The Tyranny of the Middling Solution

Michelle Brush
Jul 30, 2017 · 5 min read

I never really got Goldilocks. Was it a lesson saying you should settle so you can eat and sleep before the bears come? Was the lesson to not steal from bears? Most people take away the lesson against seeking perfection.

“Perfect is the enemy of good.” -people paraphrasing Voltaire

I was working at an embedded systems company when my manager asked that I speed up an underperforming legacy algorithm. He set a performance target and asked for a plan to meet it. Since the algorithm’s author had long left the company and no one had profiled the things in years, I proposed essentially the following plan:

  1. profile it
  2. fix the obvious bottlenecks
  3. profile it
  4. if no remaining obvious bottlenecks exist, alter algorithm
  5. otherwise, GOTO 2

I estimated we’d need a month of profiling and fixing bottlenecks before we’d know if we’d need to revisit the essence of the algorithm. If we did have to revisit it, I estimated 3 months of research and development would be required.

My manager didn’t like my plan. He thought the profiling was a waste of time because he felt we knew what the problem was. We knew where I/O-bound reading data needed to inform the algorithm. He wanted to just cache a subset of that data in memory and move on. He felt the cache work would take a couple of months, beating my plan. I disagreed.

For one, I felt he was wrong about which subset of data to cache, and I need to profile the algorithm to show him this was the case. Second, the way our users used the algorithm, I didn’t expect the cache to have a high hit rate. I held my ground.

The great thing about this manager is even when we disagreed technically, he still gave me complete autonomy. He didn’t take a command and control approach and order me to follow his direction. That isn’t to say he bought into my plan.

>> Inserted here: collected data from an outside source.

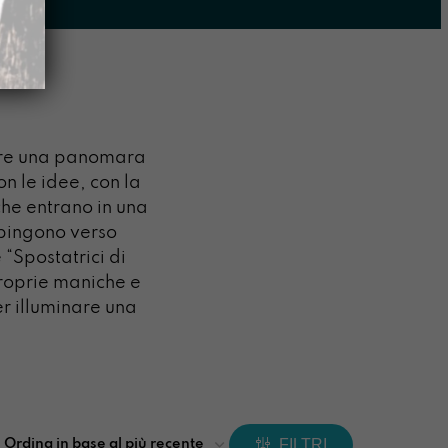
vere una panomara
n le idee, con la
che entrano in una
Spingono verso
 “Spostatrici di
proprie maniche e
er illuminare una
FILTRI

He just let me run with it. To make himself feel better, he would stop by my office more frequently to hear how I was progressing. He wanted to make sure he could steer me away from my plan if there was evidence he was right, but he didn’t push me.

I was right. Profiling showed we had tons of performance problems unrelated to reading the data. It was clear the I/O in question was a smaller percentage of our performance than we had assumed. We would not get us where we needed to be with caching.

Why was the cache idea so appealing? I think partly because it landed in the middle of two options.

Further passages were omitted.